Learn how to specify time parameters and constraints in GROMACS and NAMD.
Integration Algorithms
- To simulate evolution of the system in time we need to solve Newtonian equations of motions.
- The exact analytical solution is not feasible, the problem is solved numerically.
- The approach used to find a numerical approximation to the exact solution is called integration.
- The integration algorithm advances positions of all atoms by small time steps \(\delta{t}\).
- If the time step is small enough the trajectory will be reasonably accurate.

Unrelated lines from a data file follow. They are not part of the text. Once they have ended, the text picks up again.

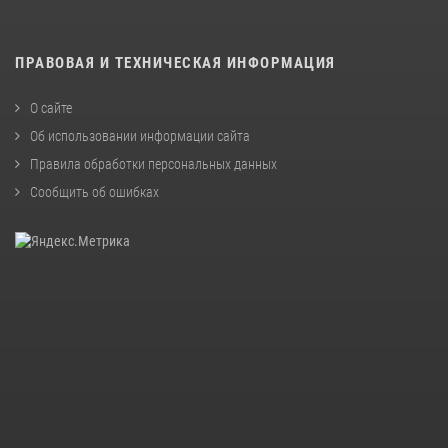
ПРАВОВАЯ И ТЕХНИЧЕСКАЯ ИНФОРМАЦИЯ
О сайте
Об использовании информации сайта
Правила обработки персональных данных
Сообщить об ошибках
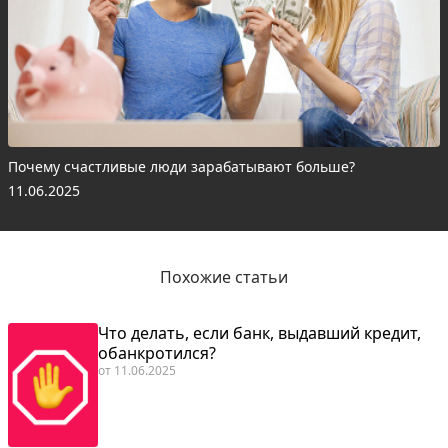
Почему счастливые люди зарабатывают больше?
11.06.2025
Похожие статьи
Что делать, если банк, выдавший кредит,
обанкротился?
от
11.06.2025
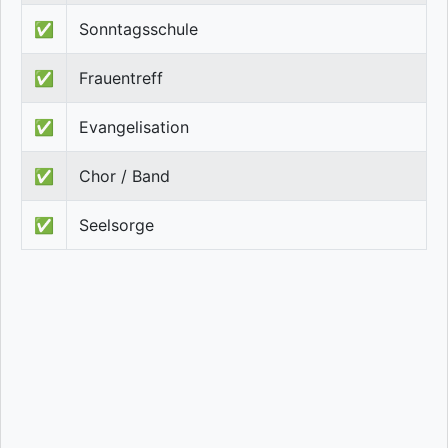
✅
Sonntagsschule
✅
Frauentreff
✅
Evangelisation
✅
Chor / Band
✅
Seelsorge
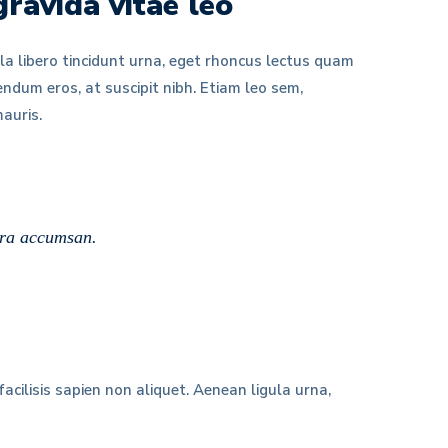
gravida vitae leo
ulla libero tincidunt urna, eget rhoncus lectus quam
endum eros, at suscipit nibh. Etiam leo sem,
mauris.
etra accumsan.
cilisis sapien non aliquet. Aenean ligula urna,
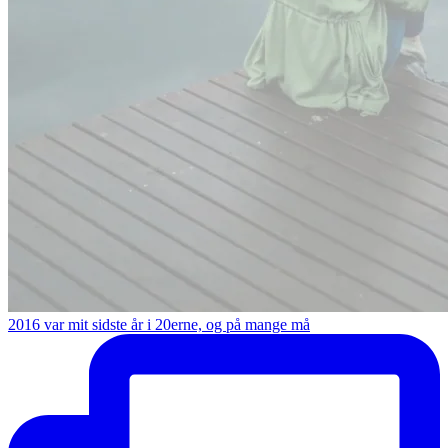
2016 var mit sidste år i 20erne, og på mange må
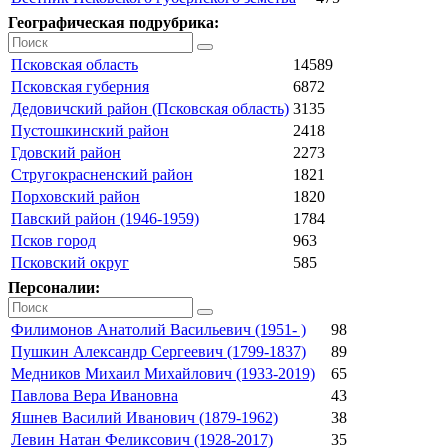
Географическая подрубрика:
Псковская область
14589
Псковская губерния
6872
Дедовичский район (Псковская область)
3135
Пустошкинский район
2418
Гдовский район
2273
Стругокрасненский район
1821
Порховский район
1820
Павский район (1946-1959)
1784
Псков город
963
Псковский округ
585
Персоналии:
Филимонов Анатолий Васильевич (1951- )
98
Пушкин Александр Сергеевич (1799-1837)
89
Медников Михаил Михайлович (1933-2019)
65
Павлова Вера Ивановна
43
Яшнев Василий Иванович (1879-1962)
38
Левин Натан Феликсович (1928-2017)
35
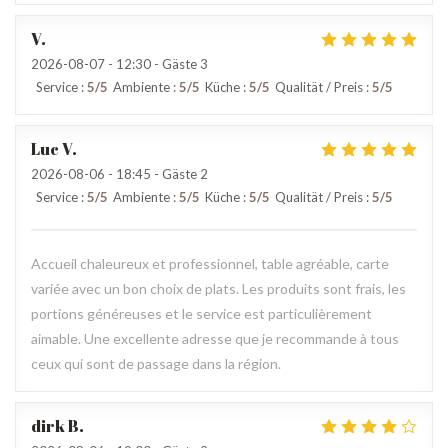
V
2026-08-07
- 12:30 - Gäste 3
Service
:
5
/5
Ambiente
:
5
/5
Küche
:
5
/5
Qualität / Preis
:
5
/5
Luc
V
2026-08-06
- 18:45 - Gäste 2
Service
:
5
/5
Ambiente
:
5
/5
Küche
:
5
/5
Qualität / Preis
:
5
/5
Accueil chaleureux et professionnel, table agréable, carte
variée avec un bon choix de plats. Les produits sont frais, les
portions généreuses et le service est particulièrement
aimable. Une excellente adresse que je recommande à tous
ceux qui sont de passage dans la région.
dirk
B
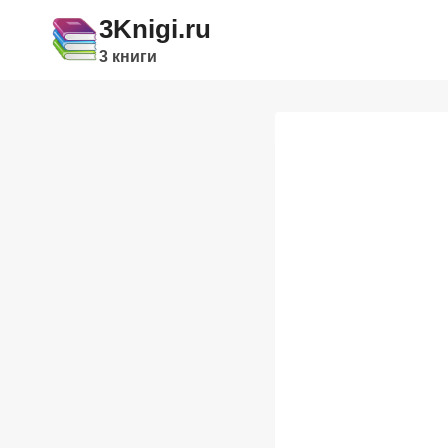
Перейти
3Knigi.ru
к
3 книги
содержимому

- A good integration algorithm for MD should be time-reversible and energy conserving.
The Euler Algorithm
- The simplest integration method
- Use $\boldsymbol{r}, \boldsymbol{v},\boldsymbol{a}$ at time $t$ to compute $\boldsymbol{r}(t+\delta{t})$ and $\boldsymbol{v}(t+\delta{t})$:
$\qquad\boldsymbol{r}(t+\delta{t})=\boldsymbol{r}(t)+\boldsymbol{v}(t)\delta{t}+\frac{1}{2}\boldsymbol{a}(t)\delta{t}^2$
$\qquad\boldsymbol{v}(t+\delta{t})=\boldsymbol{v}(t)+\frac{1}{2}\boldsymbol{a}(t)\delta{t}$
- Assumes that acceleration does not change during time step.
- In reality acceleration is a function of coordinates, it changes when atoms move.
Drawbacks:
- Not energy conserving
- Not reversible in time
Applications
- Not recommended for classical MD
- Can be used to integrate some other equations of motion. For example, GROMACS offers a Euler integrator for Brownian (position Langevin) dynamics.
The original Verlet Algorithm
Verlet improved the Euler integration by using positions at two successive time steps. Using positions from two time steps ensured that acceleration changes were taken into account. Essentially, this algorithm is as follows: calculate the next positions using the current positions, forces, and previous positions:
$\qquad\boldsymbol{r}(t+\delta{t})=2\boldsymbol{r}(t)-\boldsymbol{r}(t-\delta{t})+\boldsymbol{a}(t)\delta{t}^2$
- The Verlet algorithm (Verlet, 1967) requires positions at two time steps. It is inconvenient when starting a simulation when only current positions are available.
While velocities are not needed to compute trajectories, they are useful for calculating observables e.g. the kinetic energy. The velocities can only be computed once the next positions are calculated:
$\qquad\boldsymbol{v}(t+\delta{t})=\frac{r{(t+\delta{t})-r(t-\delta{t})}}{2\delta{t}}$
The Verlet algorithm is time-reversible and energy conserving.
The Velocity Verlet Algorithm
Euler integrator can be improved by introducing evaluation of the acceleration at the next time step. You may recall that acceleration is a function of atomic coordinates and is determined completely by interaction potential.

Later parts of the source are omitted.